● **WORK ITEM**:
The listing must be copied out in full and exactly; no images go with it.
____
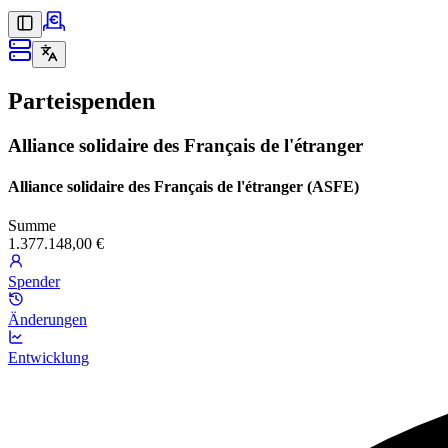
Parteispenden
Alliance solidaire des Français de l'étranger
Alliance solidaire des Français de l'étranger (ASFE)
Summe
1.377.148,00 €
Spender
Änderungen
Entwicklung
____
● **ANSWER SPACE**:
Parteispenden
Alliance solidaire des Français de l'étranger
Alliance solidaire des Français de l'étranger (ASFE)
Summe
1.377.148,00 €
Spender
Änderungen
Entwicklung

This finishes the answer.